Tenet Dapat Izin Rilis di China

CNN Indonesia | Kamis, 30/07/2020 18:39 WIB
Pemerintah China memberikan izin kepada Tenet untuk tayang di negara tersebut, meski belum ada informasi soal tanggal perilisan. Pemerintah China memberikan izin kepada Tenet untuk tayang di negara tersebut, meski belum ada informasi soal tanggal perilisan. (dok. Warner Bros Pictures/YouTube)
Jakarta, CNN Indonesia --

Pemerintah China memberikan izin perilisan film Tenet yang disampaikan pada Rabu (29/7). Namun sampai saat ini belum ada informasi lebih lanjut mengenai tanggal perilisan.

Berdasarkan laporan Variety, slogan berbahasa Inggris pada poster film diterjemahkan menjadi bahasa China. Slogan yang seharusnya tertulis 'time runs out' diterjemahkan secara kasar menjadi 'make every second count; invade the theaters'.

China merupakan salah satu negara yang sangat ketat terhadap film, terutama film internasional. Setiap film harus diulas dulu oleh pemerintah China untuk mendapatkan izin perilisan.


Tenet bercerita tentang mata-mata berfokus pada karakter yang diperankan John David Washington. Sampai saat ini belum diketahui siapa nama karakter tersebut dan bagaimana ia bisa menjadi mata-mata.

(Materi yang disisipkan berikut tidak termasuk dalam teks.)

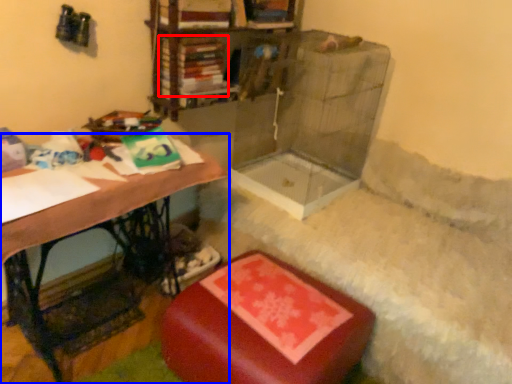 Question: Which point is closer to the camera, book (highlighted by a red box) or table (highlighted by a blue box)?

Choices:
 (A) book
 (B) table

Answer: (B) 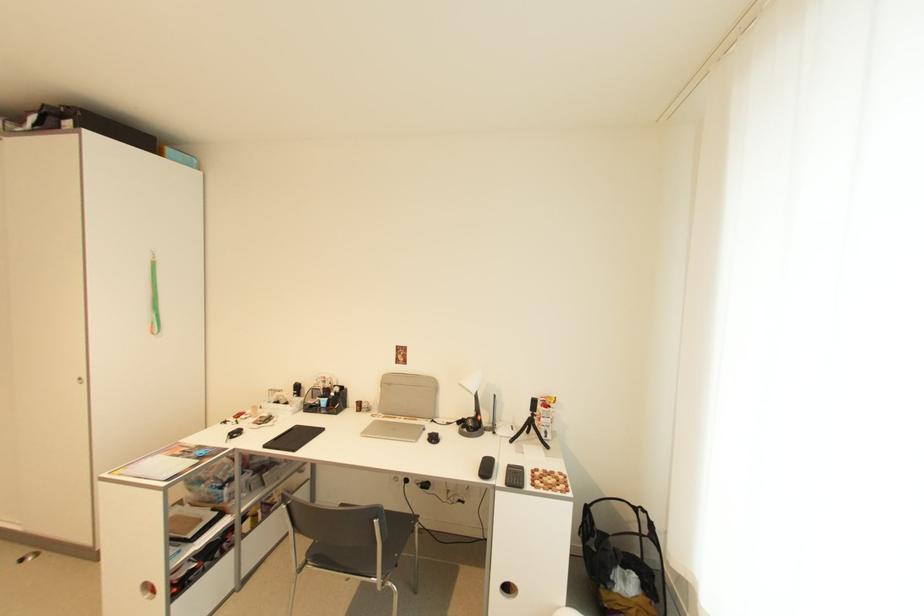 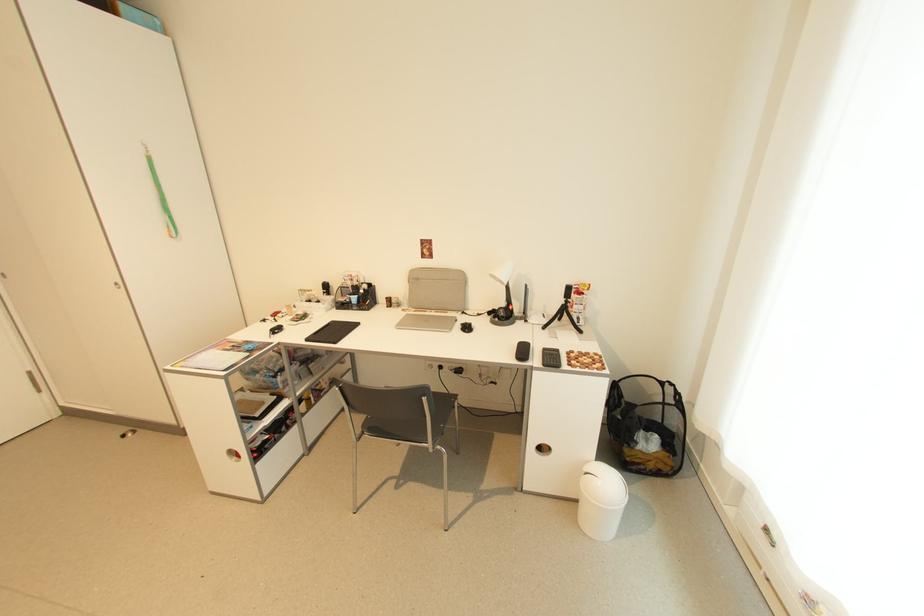 Find the pixel in the second image that matches (x=395, y=386) in the first image.

(422, 281) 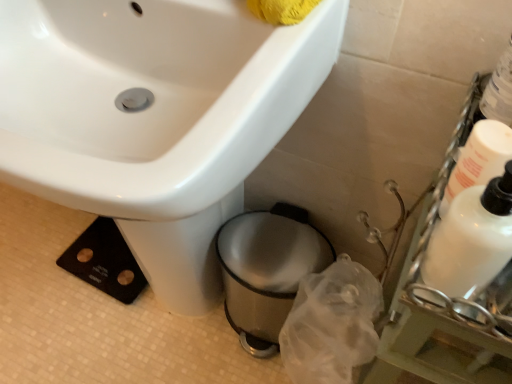 Locate an element on the screen. white glossy bottle at right, the 1th cleaning product when ordered from left to right is located at coordinates (471, 239).

In order to face shiny metallic trash can at lower center, should I rotate leftwards or rightwards?

Rotate right and turn 3.089 degrees.

What is the approximate width of shiny metallic trash can at lower center?

shiny metallic trash can at lower center is 10.18 inches wide.

I want to click on white glossy bottle at right, the 1th cleaning product when ordered from right to left, so click(479, 159).

You are a GUI agent. You are given a task and a screenshot of the screen. Output one action in this format:
    pyautogui.click(x=<x>, y=<y>)
    Task: Click on the white glossy bottle at right, the 1th cleaning product when ordered from left to right
    The image size is (512, 384).
    Given the screenshot: What is the action you would take?
    pyautogui.click(x=471, y=239)

Between white glossy bottle at right, the second cleaning product viewed from the left, and white glossy bottle at right, the 1th cleaning product when ordered from left to right, which one has more height?

With more height is white glossy bottle at right, the 1th cleaning product when ordered from left to right.

From a real-world perspective, is white glossy bottle at right, the 1th cleaning product when ordered from right to left, over white glossy bottle at right, the 1th cleaning product when ordered from left to right?

No.

Considering the positions of objects white glossy bottle at right, the second cleaning product viewed from the left, and white glossy bottle at right, acting as the 2th cleaning product starting from the right, in the image provided, who is behind, white glossy bottle at right, the second cleaning product viewed from the left, or white glossy bottle at right, acting as the 2th cleaning product starting from the right,?

Positioned behind is white glossy bottle at right, the second cleaning product viewed from the left.

Which is in front, point (447, 199) or point (470, 243)?

Positioned in front is point (470, 243).

What's the angular difference between white glossy bottle at right, acting as the 2th cleaning product starting from the right, and shiny metallic trash can at lower center's facing directions?

They differ by 95.4 degrees in their facing directions.

From the picture: Is white glossy bottle at right, acting as the 2th cleaning product starting from the right, not inside shiny metallic trash can at lower center?

Yes, white glossy bottle at right, acting as the 2th cleaning product starting from the right, is outside of shiny metallic trash can at lower center.

Is white glossy bottle at right, the 1th cleaning product when ordered from left to right, turned away from shiny metallic trash can at lower center?

No, white glossy bottle at right, the 1th cleaning product when ordered from left to right, is not facing away from shiny metallic trash can at lower center.

Is shiny metallic trash can at lower center in front of or behind white glossy bottle at right, the 1th cleaning product when ordered from right to left, in the image?

Visually, shiny metallic trash can at lower center is located behind white glossy bottle at right, the 1th cleaning product when ordered from right to left.

Considering the relative positions of shiny metallic trash can at lower center and white glossy bottle at right, the second cleaning product viewed from the left, in the image provided, is shiny metallic trash can at lower center to the left of white glossy bottle at right, the second cleaning product viewed from the left, from the viewer's perspective?

Yes.

From the image's perspective, which is below, shiny metallic trash can at lower center or white glossy bottle at right, the 1th cleaning product when ordered from right to left?

shiny metallic trash can at lower center appears lower in the image.

Considering the sizes of objects shiny metallic trash can at lower center and white glossy bottle at right, the 1th cleaning product when ordered from right to left, in the image provided, who is shorter, shiny metallic trash can at lower center or white glossy bottle at right, the 1th cleaning product when ordered from right to left,?

Standing shorter between the two is white glossy bottle at right, the 1th cleaning product when ordered from right to left.

Who is more distant, white glossy sink at upper left or white glossy bottle at right, acting as the 2th cleaning product starting from the right?

white glossy sink at upper left is behind.

Is white glossy sink at upper left spatially inside white glossy bottle at right, acting as the 2th cleaning product starting from the right, or outside of it?

white glossy sink at upper left is spatially situated outside white glossy bottle at right, acting as the 2th cleaning product starting from the right.

From a real-world perspective, does white glossy sink at upper left sit lower than white glossy bottle at right, the 1th cleaning product when ordered from left to right?

Yes, from a real-world perspective, white glossy sink at upper left is beneath white glossy bottle at right, the 1th cleaning product when ordered from left to right.

Is white glossy bottle at right, acting as the 2th cleaning product starting from the right, oriented towards white glossy bottle at right, the 1th cleaning product when ordered from right to left?

No.

Is white glossy bottle at right, the 1th cleaning product when ordered from right to left, located within white glossy bottle at right, acting as the 2th cleaning product starting from the right?

No, white glossy bottle at right, the 1th cleaning product when ordered from right to left, is not surrounded by white glossy bottle at right, acting as the 2th cleaning product starting from the right.

Which object is more forward, white glossy bottle at right, the 1th cleaning product when ordered from left to right, or white glossy bottle at right, the 1th cleaning product when ordered from right to left?

white glossy bottle at right, the 1th cleaning product when ordered from left to right, is more forward.

From the image's perspective, which is above, white glossy bottle at right, the 1th cleaning product when ordered from left to right, or white glossy bottle at right, the 1th cleaning product when ordered from right to left?

white glossy bottle at right, the 1th cleaning product when ordered from right to left, from the image's perspective.

Is white glossy sink at upper left completely or partially inside white glossy bottle at right, the second cleaning product viewed from the left?

No, white glossy sink at upper left is located outside of white glossy bottle at right, the second cleaning product viewed from the left.

Is white glossy bottle at right, the 1th cleaning product when ordered from right to left, thinner than white glossy sink at upper left?

Yes, white glossy bottle at right, the 1th cleaning product when ordered from right to left, is thinner than white glossy sink at upper left.

Does point (472, 133) appear closer or farther from the camera than point (227, 87)?

Point (472, 133) is closer to the camera than point (227, 87).

Which is in front, white glossy sink at upper left or shiny metallic trash can at lower center?

white glossy sink at upper left.

From a real-world perspective, who is located lower, white glossy sink at upper left or shiny metallic trash can at lower center?

shiny metallic trash can at lower center, from a real-world perspective.

Does white glossy sink at upper left have a lesser width compared to shiny metallic trash can at lower center?

No.

Is point (287, 108) more distant than point (275, 211)?

No, it is in front of (275, 211).

I want to click on cleaning product on the right of white glossy bottle at right, acting as the 2th cleaning product starting from the right, so click(479, 159).

Where is `toilet bowl below the white glossy bottle at right, acting as the 2th cleaning product starting from the right (from a real-world perspective)`? This screenshot has height=384, width=512. toilet bowl below the white glossy bottle at right, acting as the 2th cleaning product starting from the right (from a real-world perspective) is located at coordinates (267, 270).

From the image, which object appears to be nearer to white glossy bottle at right, acting as the 2th cleaning product starting from the right, white glossy sink at upper left or white glossy bottle at right, the second cleaning product viewed from the left?

The object closer to white glossy bottle at right, acting as the 2th cleaning product starting from the right, is white glossy bottle at right, the second cleaning product viewed from the left.

When comparing their distances from white glossy bottle at right, the 1th cleaning product when ordered from right to left, does white glossy sink at upper left or white glossy bottle at right, acting as the 2th cleaning product starting from the right, seem closer?

white glossy bottle at right, acting as the 2th cleaning product starting from the right, is closer to white glossy bottle at right, the 1th cleaning product when ordered from right to left.

Considering their positions, is white glossy bottle at right, the second cleaning product viewed from the left, positioned closer to shiny metallic trash can at lower center than white glossy sink at upper left?

The object closer to shiny metallic trash can at lower center is white glossy sink at upper left.

Based on the photo, estimate the real-world distances between objects in this image. Which object is closer to white glossy bottle at right, the 1th cleaning product when ordered from right to left, white glossy sink at upper left or shiny metallic trash can at lower center?

Among the two, white glossy sink at upper left is located nearer to white glossy bottle at right, the 1th cleaning product when ordered from right to left.

Considering their positions, is shiny metallic trash can at lower center positioned further to white glossy sink at upper left than white glossy bottle at right, the second cleaning product viewed from the left?

white glossy bottle at right, the second cleaning product viewed from the left.

Estimate the real-world distances between objects in this image. Which object is further from white glossy sink at upper left, white glossy bottle at right, the second cleaning product viewed from the left, or white glossy bottle at right, acting as the 2th cleaning product starting from the right?

white glossy bottle at right, acting as the 2th cleaning product starting from the right.

From the image, which object appears to be farther from white glossy bottle at right, the 1th cleaning product when ordered from right to left, shiny metallic trash can at lower center or white glossy bottle at right, the 1th cleaning product when ordered from left to right?

shiny metallic trash can at lower center is positioned further to the anchor white glossy bottle at right, the 1th cleaning product when ordered from right to left.

Consider the image. Based on their spatial positions, is white glossy bottle at right, the 1th cleaning product when ordered from left to right, or white glossy sink at upper left closer to white glossy bottle at right, the 1th cleaning product when ordered from right to left?

white glossy bottle at right, the 1th cleaning product when ordered from left to right.

The width and height of the screenshot is (512, 384). In order to click on cleaning product between white glossy bottle at right, the 1th cleaning product when ordered from left to right, and shiny metallic trash can at lower center in the front-back direction in this screenshot , I will do `click(479, 159)`.

Identify the location of cleaning product between white glossy sink at upper left and shiny metallic trash can at lower center along the z-axis. The width and height of the screenshot is (512, 384). (479, 159).

At what (x,y) coordinates should I click in order to perform the action: click on cleaning product between white glossy sink at upper left and white glossy bottle at right, the second cleaning product viewed from the left. Please return your answer as a coordinate pair (x, y). This screenshot has width=512, height=384. Looking at the image, I should click on (471, 239).

Identify the location of sink between white glossy bottle at right, acting as the 2th cleaning product starting from the right, and shiny metallic trash can at lower center from front to back. The image size is (512, 384). (155, 118). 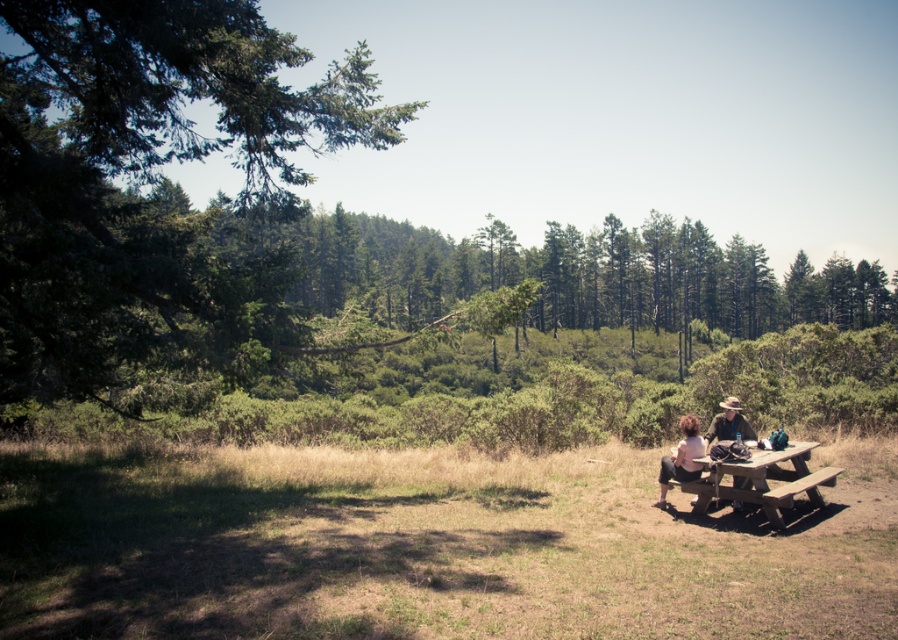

Warner Bros. sudah merilis dua trailer Tenet, namun nama karakter yang diperankan David sama sekali belum terungkap. Karakter itu hanya diceritakan bisa membalikkan waktu.

Dalam trailer juga dijelaskan bahwa karakter yang diperankan David harus menjalankan misi untuk mencegah Perang Dunia III. Kemudian Tenet merupakan kata kunci yang diberikan pada karakter David.

Beberapa hari lalu, Warner Bros. mengumumkan akan merilis Tenet secara internasional lebih dulu daripada perilisan di Amerika Utara. Keputusan ini dianggap sebagai terobosan sebab Nolan semula menginginkan Tenet tayang lebih dulu di Amerika Utara.

Keputusan ini mereka ambil setelah melihat banyak bioskop internasional yang sudah kembali beroperasi dan membutuhkan film baru untuk menarik penonton. Sementara, AS masih menjadi salah satu negara dengan kasus corona terbanyak di dunia.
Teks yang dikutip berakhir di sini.